[Stored data]
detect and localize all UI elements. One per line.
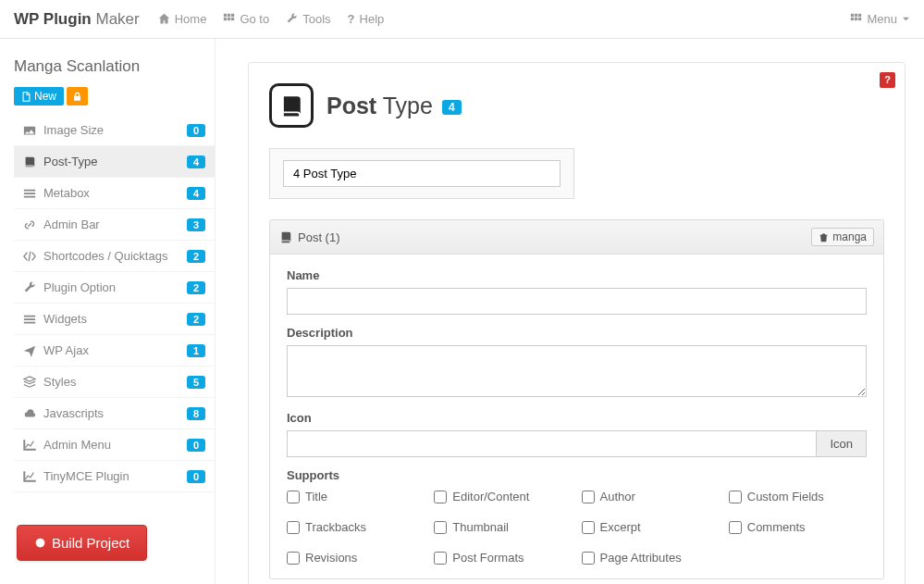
- support-excerpt-checkbox[interactable]: [582, 521, 595, 534]
- nav-menu[interactable]: Menu: [850, 12, 910, 26]
- svg-rect-9: [851, 18, 854, 20]
- sidebar-item-image-size[interactable]: Image Size 0: [14, 115, 215, 146]
- sidebar-item-label: TinyMCE Plugin: [43, 469, 187, 483]
- support-revisions[interactable]: Revisions: [287, 551, 425, 565]
- nav-goto-label: Go to: [240, 12, 269, 26]
- supports-grid: Title Editor/Content Author Custom Field…: [287, 490, 867, 565]
- sidebar-item-badge: 3: [187, 218, 205, 231]
- project-name: Manga Scanlation: [14, 53, 215, 87]
- page-title-badge: 4: [442, 100, 462, 115]
- svg-rect-11: [858, 18, 861, 20]
- name-label: Name: [287, 268, 867, 282]
- support-thumbnail-checkbox[interactable]: [434, 521, 447, 534]
- sidebar-item-admin-menu[interactable]: Admin Menu 0: [14, 429, 215, 461]
- support-custom-fields-checkbox[interactable]: [729, 491, 742, 503]
- question-icon: ?: [348, 12, 355, 26]
- sidebar-item-metabox[interactable]: Metabox 4: [14, 178, 215, 209]
- support-post-formats-checkbox[interactable]: [434, 552, 447, 565]
- sidebar-item-javascripts[interactable]: Javascripts 8: [14, 398, 215, 429]
- page-title-bold: Post: [326, 93, 376, 118]
- support-comments-checkbox[interactable]: [729, 521, 742, 534]
- grid-icon: [850, 13, 862, 25]
- build-project-button[interactable]: Build Project: [17, 525, 147, 561]
- sidebar-item-badge: 0: [187, 124, 205, 137]
- icon-input-row: Icon: [287, 430, 867, 457]
- nav-help[interactable]: ? Help: [348, 12, 385, 26]
- support-title[interactable]: Title: [287, 490, 425, 503]
- svg-rect-4: [228, 18, 230, 20]
- sidebar-item-label: Styles: [43, 375, 187, 389]
- support-title-checkbox[interactable]: [287, 491, 300, 503]
- nav-tools-label: Tools: [302, 12, 330, 26]
- support-thumbnail[interactable]: Thumbnail: [434, 520, 572, 534]
- nav-goto[interactable]: Go to: [223, 12, 269, 26]
- svg-point-12: [36, 539, 45, 548]
- book-icon: [279, 230, 292, 243]
- support-author-checkbox[interactable]: [582, 491, 595, 503]
- post-panel: Post (1) manga Name Description Icon: [269, 219, 884, 579]
- icon-input[interactable]: [287, 430, 817, 457]
- chart-icon: [23, 470, 36, 483]
- name-input[interactable]: [287, 288, 867, 315]
- icon-picker-button[interactable]: Icon: [817, 430, 867, 457]
- support-editor-checkbox[interactable]: [434, 491, 447, 503]
- support-page-attributes[interactable]: Page Attributes: [582, 551, 720, 565]
- main: ? Post Type 4 Post (1): [216, 39, 924, 584]
- sidebar-item-styles[interactable]: Styles 5: [14, 367, 215, 398]
- support-revisions-checkbox[interactable]: [287, 552, 300, 565]
- cloud-icon: [23, 407, 36, 420]
- lock-icon: [72, 92, 82, 102]
- sidebar-item-badge: 0: [187, 470, 205, 483]
- svg-rect-8: [858, 14, 861, 17]
- nav-tools[interactable]: Tools: [286, 12, 330, 26]
- bars-icon: [23, 313, 36, 326]
- chart-icon: [23, 439, 36, 452]
- delete-button[interactable]: manga: [811, 228, 874, 246]
- sidebar-item-plugin-option[interactable]: Plugin Option 2: [14, 272, 215, 304]
- sidebar-item-label: Widgets: [43, 312, 187, 326]
- sidebar-item-shortcodes[interactable]: Shortcodes / Quicktags 2: [14, 241, 215, 272]
- page-head: Post Type 4: [269, 83, 884, 128]
- support-page-attributes-checkbox[interactable]: [582, 552, 595, 565]
- nav-home[interactable]: Home: [158, 12, 207, 26]
- support-trackbacks[interactable]: Trackbacks: [287, 520, 425, 534]
- support-author[interactable]: Author: [582, 490, 720, 503]
- support-excerpt[interactable]: Excerpt: [582, 520, 720, 534]
- support-comments[interactable]: Comments: [729, 520, 867, 534]
- sidebar-item-admin-bar[interactable]: Admin Bar 3: [14, 209, 215, 241]
- sidebar-item-wp-ajax[interactable]: WP Ajax 1: [14, 335, 215, 367]
- sidebar-item-widgets[interactable]: Widgets 2: [14, 304, 215, 335]
- summary-box: [269, 148, 574, 199]
- support-label: Custom Fields: [747, 490, 824, 503]
- delete-label: manga: [832, 230, 867, 243]
- help-button[interactable]: ?: [880, 72, 895, 88]
- sidebar-item-tinymce[interactable]: TinyMCE Plugin 0: [14, 461, 215, 492]
- new-button[interactable]: New: [14, 87, 64, 106]
- stack-icon: [23, 376, 36, 389]
- support-label: Post Formats: [452, 551, 524, 565]
- nav-menu-label: Menu: [867, 12, 897, 26]
- sidebar-buttons: New: [14, 87, 215, 106]
- sidebar: Manga Scanlation New Image Size 0 Post-T…: [0, 39, 216, 584]
- code-icon: [23, 250, 36, 263]
- wrench-icon: [23, 281, 36, 294]
- sidebar-item-badge: 4: [187, 187, 205, 200]
- topnav: Home Go to Tools ? Help: [158, 12, 385, 26]
- description-input[interactable]: [287, 345, 867, 397]
- nav-home-label: Home: [175, 12, 207, 26]
- chevron-down-icon: [902, 15, 910, 23]
- panel-body: Name Description Icon Icon Supports Titl…: [270, 255, 883, 578]
- panel-title: Post (1): [298, 230, 340, 244]
- list-icon: [23, 187, 36, 200]
- brand-light: Maker: [92, 10, 140, 28]
- support-editor[interactable]: Editor/Content: [434, 490, 572, 503]
- new-button-label: New: [34, 90, 56, 103]
- support-post-formats[interactable]: Post Formats: [434, 551, 572, 565]
- sidebar-item-post-type[interactable]: Post-Type 4: [14, 146, 215, 178]
- sidebar-item-badge: 4: [187, 155, 205, 168]
- lock-button[interactable]: [67, 87, 88, 106]
- sidebar-item-badge: 2: [187, 281, 205, 294]
- support-custom-fields[interactable]: Custom Fields: [729, 490, 867, 503]
- summary-input[interactable]: [283, 160, 561, 187]
- support-trackbacks-checkbox[interactable]: [287, 521, 300, 534]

▶ [PROBLEM DETAILS] Return all the entries word for word, but omit any pictures they contain.

▶ [REPLY]
detect and localize all UI elements. One per line.
- support-excerpt-checkbox[interactable]: [582, 521, 595, 534]
- nav-menu[interactable]: Menu: [850, 12, 910, 26]
- svg-rect-9: [851, 18, 854, 20]
- sidebar-item-image-size[interactable]: Image Size 0: [14, 115, 215, 146]
- sidebar-item-label: TinyMCE Plugin: [43, 469, 187, 483]
- support-revisions[interactable]: Revisions: [287, 551, 425, 565]
- nav-goto-label: Go to: [240, 12, 269, 26]
- supports-grid: Title Editor/Content Author Custom Field…: [287, 490, 867, 565]
- sidebar-item-badge: 3: [187, 218, 205, 231]
- project-name: Manga Scanlation: [14, 53, 215, 87]
- page-title-badge: 4: [442, 100, 462, 115]
- svg-rect-11: [858, 18, 861, 20]
- name-label: Name: [287, 268, 867, 282]
- support-thumbnail-checkbox[interactable]: [434, 521, 447, 534]
- sidebar-item-admin-menu[interactable]: Admin Menu 0: [14, 429, 215, 461]
- support-custom-fields-checkbox[interactable]: [729, 491, 742, 503]
- question-icon: ?: [348, 12, 355, 26]
- sidebar-item-metabox[interactable]: Metabox 4: [14, 178, 215, 209]
- support-post-formats-checkbox[interactable]: [434, 552, 447, 565]
- sidebar-item-javascripts[interactable]: Javascripts 8: [14, 398, 215, 429]
- page-title-bold: Post: [326, 93, 376, 118]
- support-comments-checkbox[interactable]: [729, 521, 742, 534]
- grid-icon: [850, 13, 862, 25]
- build-project-button[interactable]: Build Project: [17, 525, 147, 561]
- sidebar-item-badge: 0: [187, 124, 205, 137]
- icon-input-row: Icon: [287, 430, 867, 457]
- nav-help[interactable]: ? Help: [348, 12, 385, 26]
- support-title[interactable]: Title: [287, 490, 425, 503]
- svg-rect-4: [228, 18, 230, 20]
- sidebar-item-label: Styles: [43, 375, 187, 389]
- support-title-checkbox[interactable]: [287, 491, 300, 503]
- nav-tools-label: Tools: [302, 12, 330, 26]
- support-thumbnail[interactable]: Thumbnail: [434, 520, 572, 534]
- nav-goto[interactable]: Go to: [223, 12, 269, 26]
- svg-point-12: [36, 539, 45, 548]
- book-icon: [279, 230, 292, 243]
- support-author-checkbox[interactable]: [582, 491, 595, 503]
- post-panel: Post (1) manga Name Description Icon: [269, 219, 884, 579]
- icon-input[interactable]: [287, 430, 817, 457]
- chart-icon: [23, 470, 36, 483]
- name-input[interactable]: [287, 288, 867, 315]
- icon-picker-button[interactable]: Icon: [817, 430, 867, 457]
- support-editor-checkbox[interactable]: [434, 491, 447, 503]
- support-page-attributes[interactable]: Page Attributes: [582, 551, 720, 565]
- main: ? Post Type 4 Post (1): [216, 39, 924, 584]
- sidebar-item-styles[interactable]: Styles 5: [14, 367, 215, 398]
- support-revisions-checkbox[interactable]: [287, 552, 300, 565]
- cloud-icon: [23, 407, 36, 420]
- lock-icon: [72, 92, 82, 102]
- sidebar-item-badge: 0: [187, 470, 205, 483]
- svg-rect-8: [858, 14, 861, 17]
- nav-tools[interactable]: Tools: [286, 12, 330, 26]
- bars-icon: [23, 313, 36, 326]
- chart-icon: [23, 439, 36, 452]
- delete-button[interactable]: manga: [811, 228, 874, 246]
- sidebar-item-plugin-option[interactable]: Plugin Option 2: [14, 272, 215, 304]
- sidebar-item-label: Widgets: [43, 312, 187, 326]
- sidebar-item-shortcodes[interactable]: Shortcodes / Quicktags 2: [14, 241, 215, 272]
- page-head: Post Type 4: [269, 83, 884, 128]
- support-page-attributes-checkbox[interactable]: [582, 552, 595, 565]
- nav-home[interactable]: Home: [158, 12, 207, 26]
- support-trackbacks[interactable]: Trackbacks: [287, 520, 425, 534]
- support-author[interactable]: Author: [582, 490, 720, 503]
- support-excerpt[interactable]: Excerpt: [582, 520, 720, 534]
- support-comments[interactable]: Comments: [729, 520, 867, 534]
- sidebar-item-admin-bar[interactable]: Admin Bar 3: [14, 209, 215, 241]
- sidebar-item-wp-ajax[interactable]: WP Ajax 1: [14, 335, 215, 367]
- sidebar-item-widgets[interactable]: Widgets 2: [14, 304, 215, 335]
- summary-box: [269, 148, 574, 199]
- support-label: Custom Fields: [747, 490, 824, 503]
- delete-label: manga: [832, 230, 867, 243]
- help-button[interactable]: ?: [880, 72, 895, 88]
- sidebar-item-tinymce[interactable]: TinyMCE Plugin 0: [14, 461, 215, 492]
- new-button[interactable]: New: [14, 87, 64, 106]
- stack-icon: [23, 376, 36, 389]
- support-label: Post Formats: [452, 551, 524, 565]
- nav-menu-label: Menu: [867, 12, 897, 26]
- sidebar-buttons: New: [14, 87, 215, 106]
- sidebar: Manga Scanlation New Image Size 0 Post-T…: [0, 39, 216, 584]
- code-icon: [23, 250, 36, 263]
- wrench-icon: [23, 281, 36, 294]
- sidebar-item-badge: 4: [187, 187, 205, 200]
- topnav: Home Go to Tools ? Help: [158, 12, 385, 26]
- description-input[interactable]: [287, 345, 867, 397]
- nav-home-label: Home: [175, 12, 207, 26]
- chevron-down-icon: [902, 15, 910, 23]
- panel-body: Name Description Icon Icon Supports Titl…: [270, 255, 883, 578]
- panel-title: Post (1): [298, 230, 340, 244]
- list-icon: [23, 187, 36, 200]
- brand-light: Maker: [92, 10, 140, 28]
- support-editor[interactable]: Editor/Content: [434, 490, 572, 503]
- new-button-label: New: [34, 90, 56, 103]
- support-post-formats[interactable]: Post Formats: [434, 551, 572, 565]
- sidebar-item-post-type[interactable]: Post-Type 4: [14, 146, 215, 178]
- sidebar-item-badge: 4: [187, 155, 205, 168]
- lock-button[interactable]: [67, 87, 88, 106]
- sidebar-item-badge: 2: [187, 281, 205, 294]
- support-custom-fields[interactable]: Custom Fields: [729, 490, 867, 503]
- summary-input[interactable]: [283, 160, 561, 187]
- support-trackbacks-checkbox[interactable]: [287, 521, 300, 534]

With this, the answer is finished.